Maybe Rome wasn’t built in a day, but maybe it should never have been built. If we build something only to watch it decay? that is a good thing?
Action delayed is mostly action never done. When you are laid off from your job it is generally not done in stages. When the store raises its price on an item it raises it, the store never invites anyone for their input.
But if they did, then what? Would everyone be heard? If there were some who didn’t want to pay the higher price would they be able to build a new store and pay less?
I’m not sure where I’m going with this, I’m not sure what path we are treading upon when we delay. A soap of life in a non-ending story. Patience wears thin, or it should. But perhaps when there is nothing else in the cupboard and it is bare, maybe then patience might be the only sustainable way to zag your way forward.
But my patience has become too threadbare with the individuals who would caution us that things will get better and return to normal.
Return to Normal?
Return to Normal?
What normal do you wish to return to? The one that just collapsed?
Or perhaps the one that never really had a foundation to begin with?
Does anyone really want to return to a propaganda that slits our minds into learning only that propaganda.
So let me return to Mr. Kenyatta’s questions of why he has not been taught his history. The answer is of course Mr. Sowell’s reply. It was not a reply out of the blue. Certainly in his life experiences Mr. Sowell was almost certainly plucked from the ghetto to inherit Milton Friedman’s Operant Conditioning Club. And yet he was, or at least he let himself be, and yet I can not fathom that growing up in Harlem, he was never treated niggardly. I can’t imagine he saw himself destined for much more than a sweet sweeper when he was forced from school; I really don’t see Korea—even though it is supposedly the first war where blacks and whites fought side by side in the same units—but even if Korea built comraderie with the white man how did it blow his mind into the officer behind the lines’s hands?

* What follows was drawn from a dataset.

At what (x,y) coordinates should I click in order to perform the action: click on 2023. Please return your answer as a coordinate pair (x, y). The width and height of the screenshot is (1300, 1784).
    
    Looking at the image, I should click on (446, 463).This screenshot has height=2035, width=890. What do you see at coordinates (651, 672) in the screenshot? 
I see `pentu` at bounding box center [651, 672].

And yet Mr. Sowell says he had an awakening to conservatism. Not knowing exactly what such an awakening might have been unless someone offered him salve for an ego that despised itself but thereafter found a little bit of sugar in saying that every hurt ever done to him was because he was too lazy to step in and fetch it. No. It was the values his brain placed on him as a weaning child who saw no value in himself and had to cling to life only because of someone who forced his survival into utter dependence.

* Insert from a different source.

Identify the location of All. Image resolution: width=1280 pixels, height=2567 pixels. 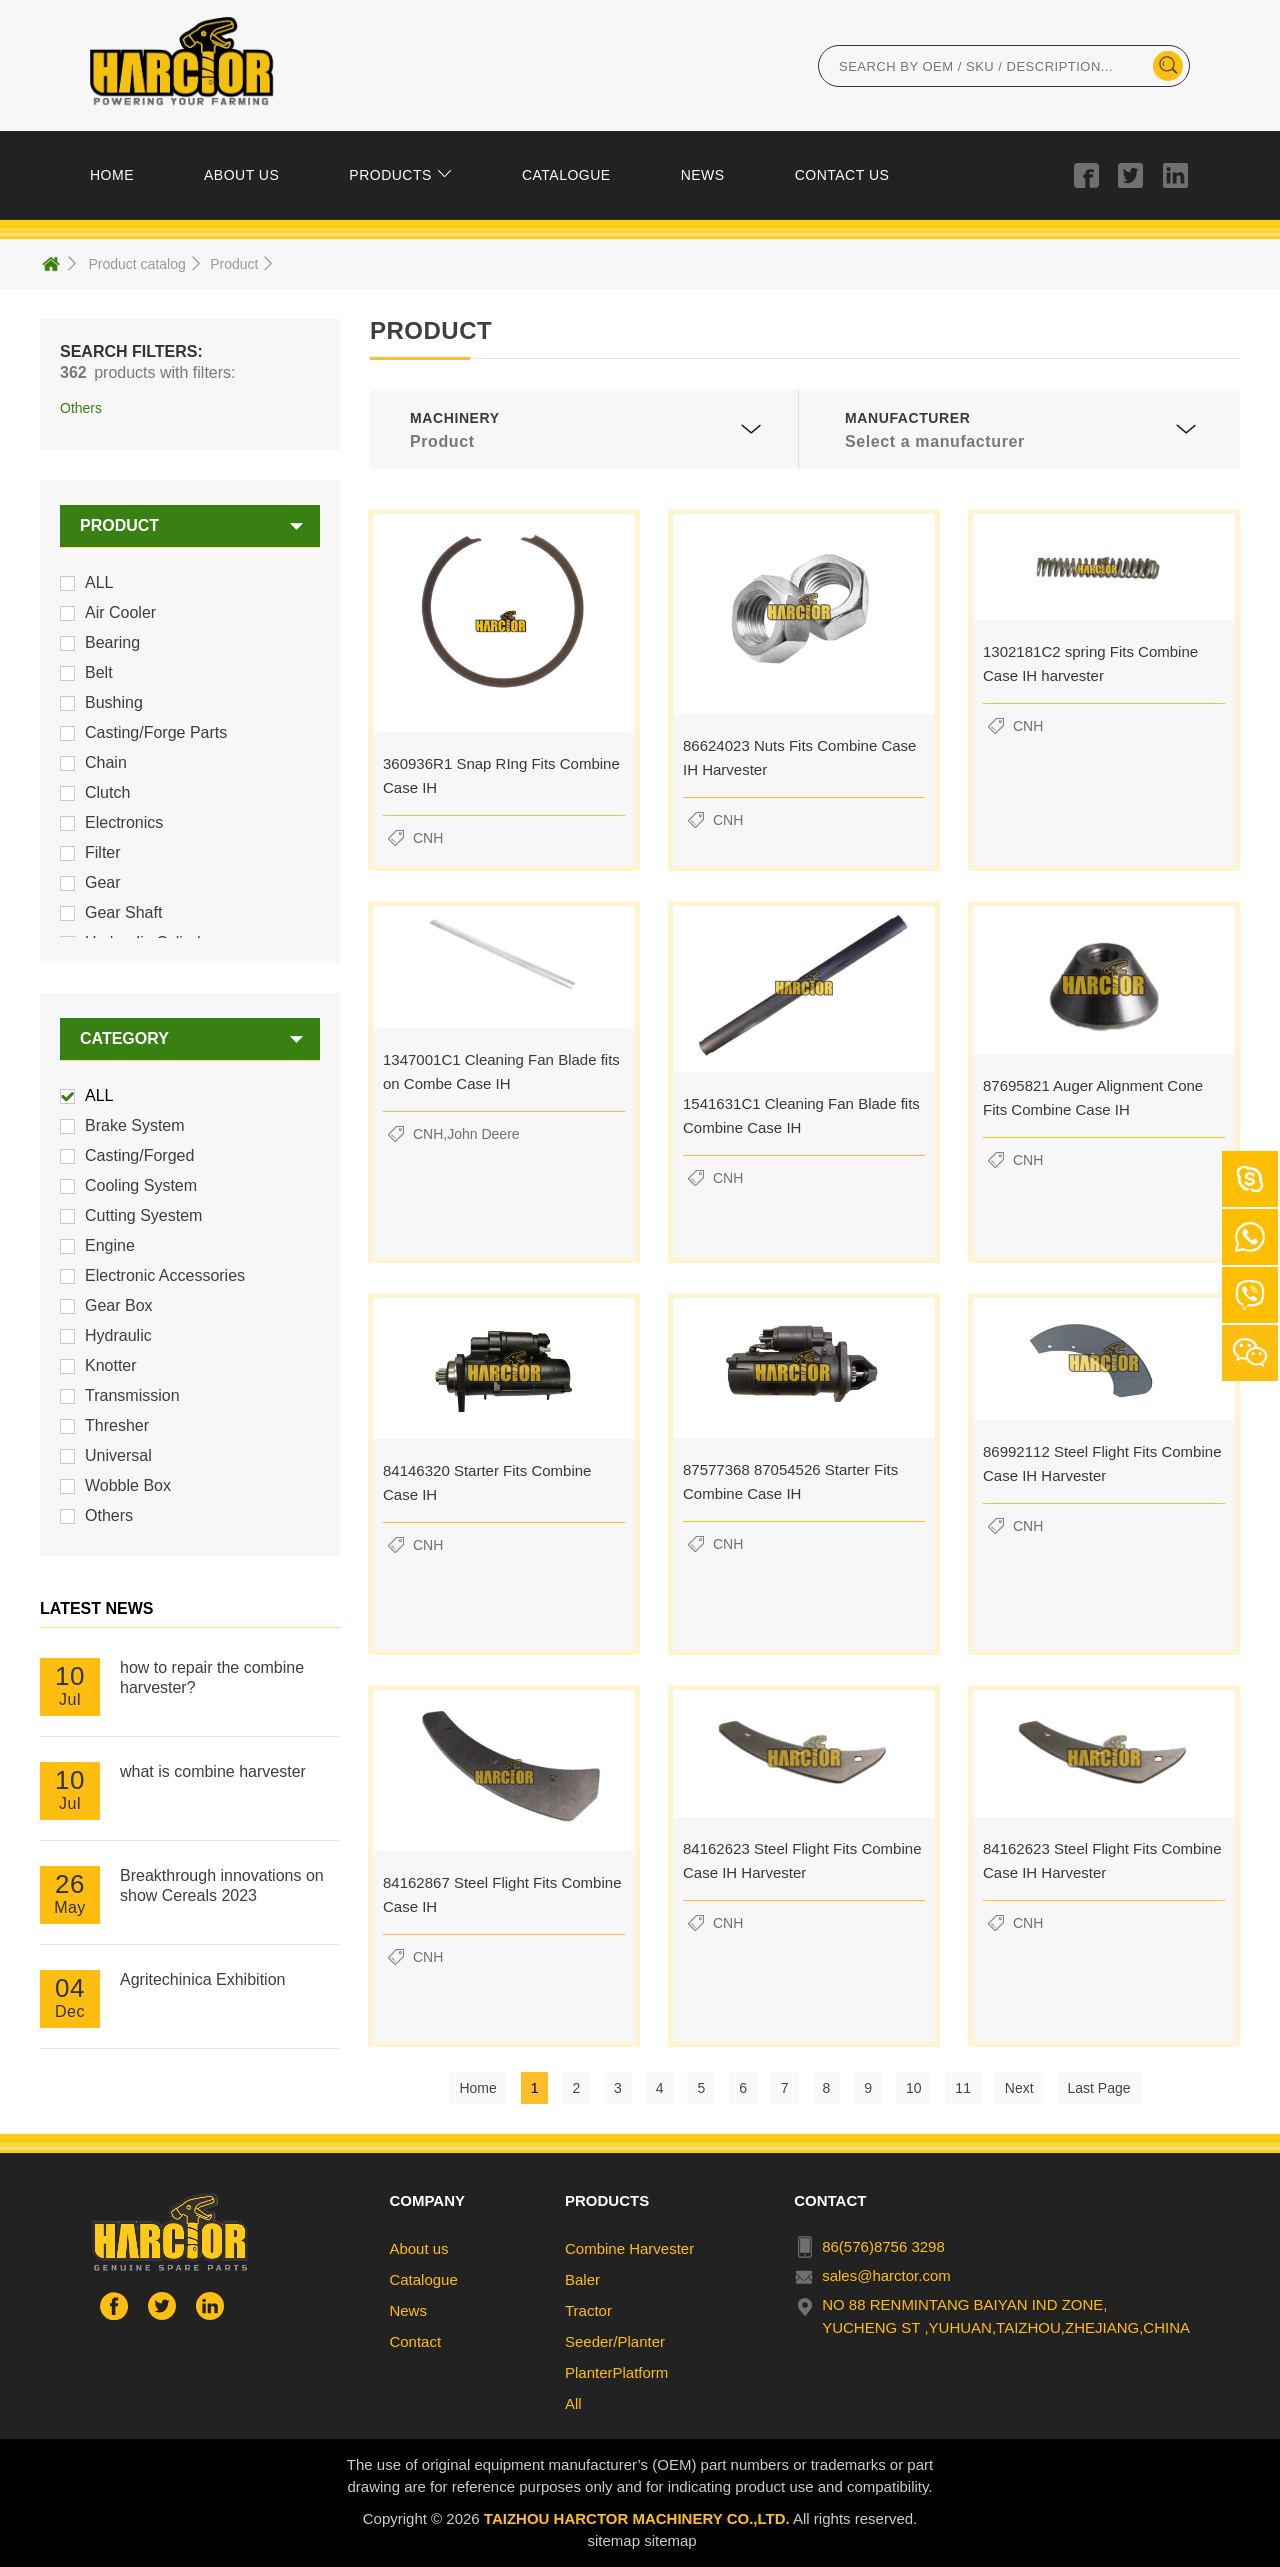
(573, 2403).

But of course, I don’t know exactly what occurred to Mr. Sowell. That’s a generality about Mr. Sowell.
But there is a generality in Mr. Kenyatta’s plea as well. A proclamation for the denial of his own history by the educational hierarchy in America. But not an abandonment of Mr. Kenyatta personally, unlike Mr. Sowell, he appears to have succeeded quite well in that system. No, Mr. Kenyatta is crying for what not he, but Alkebulans in general have been denied.
But Mr. Sowell is speaking in generalities as well, to me, to whites, the generality that if we think we need to embrace a future of not-lynching the black-American soul is to place an hypocrisy upon ourselves.
Well he doesn’t quite state it that way. What Sowell actually says is that,"The black family survived centuries of slavery and generations of Jim Crow, but it has disintegrated in the wake of the liberals' expansion of the welfare state."
So I want to make my own white man’s plea now, I want to know why the educational system doesn’t tell us our fathers were almost all murdered and our mothers raped by white invaders from the steppes.
I want to know why it doesn’t tell us that when we trace our ancestry back we all find we were of royal blood but no more than 0.3 percent of Europeans were of royal blood, so why don’t we learn, just as Alex Haley learned, we are only tracing our ancestry to our Manor Lord and 99.7% of us were slaves (serfs.)
I want to know why when they thought they were cute by setting us free and giving us wages it was only to keep us in chains and shorten our lives?
I want to know why we are not allowed to learn who we are, really are, Alkebulans who had settled into Europe and then systematically (within only a few years) obliterated from our past, our ancestry. Our culture.
Well stupid me. I’m just vain enough to believe I know the answer. If they taught us our history, our lineage, our culture, then those Manor Lords who now sit on corporate boards or act as CEO’s, would see such an uproar and NOW would happen and they would all need to sing their lullabies in John Gault Land.
I don’t hate my race. My race just doesn’t have a clue who they are and have, in terms of generality, become a race of replicated Thomas Sowells, or more likely Thomas Sowell was simply permitted to be the latest mind-fucked Alkebulan admitted into the Lord’s choir, just as the rest of us Alkebulans gained our superiority the day after Bacon’s rebellion lulled us against those we had just been fighting side-by-side with.
And we, until we realize it, are stuck with our own self-diminishment that lead us to go into a supermarket and shoot closer cousins to us than those who raped our mommas six thousand years ago.
No, the educational system won't teach you…you’re going to have to learn for yourself.
Opening paragraph is powerful! Nice one Ken. Action delayed is action never done. I live by that. If you do nothing then you are not in the game. A great article to have a symposium on.
I want to say I am very impressed with your analysis of the current situation that American Blacks struggle with and your conclusion that our education system is a long story on a dead end highway, leaving out those solely responsible for discovering the hidden links to the present understanding of their true narrative. You are correct. One must take the initiative to not be caught up in futile struggles.
Just as I am writing my phone dinged the news that those in power who are the fruits of the omissions allowed Trump’s bill to pass perpetuating in perpetuity their particular form of oppression.
I myself deal with this everyday and I will not allow nor be forced into silence claiming my truth. I notice that this Substack system has identified you as being in alliance with a person who has been terrorizing me, a Mrs. Brown elementary teacher across the street from who is also collaborating with my sister, Diane Perkins, another former elementary school teacher who is slandering me for something in return. Also her intentions are to cover up links to my identity born out of a mental illness of jealousy.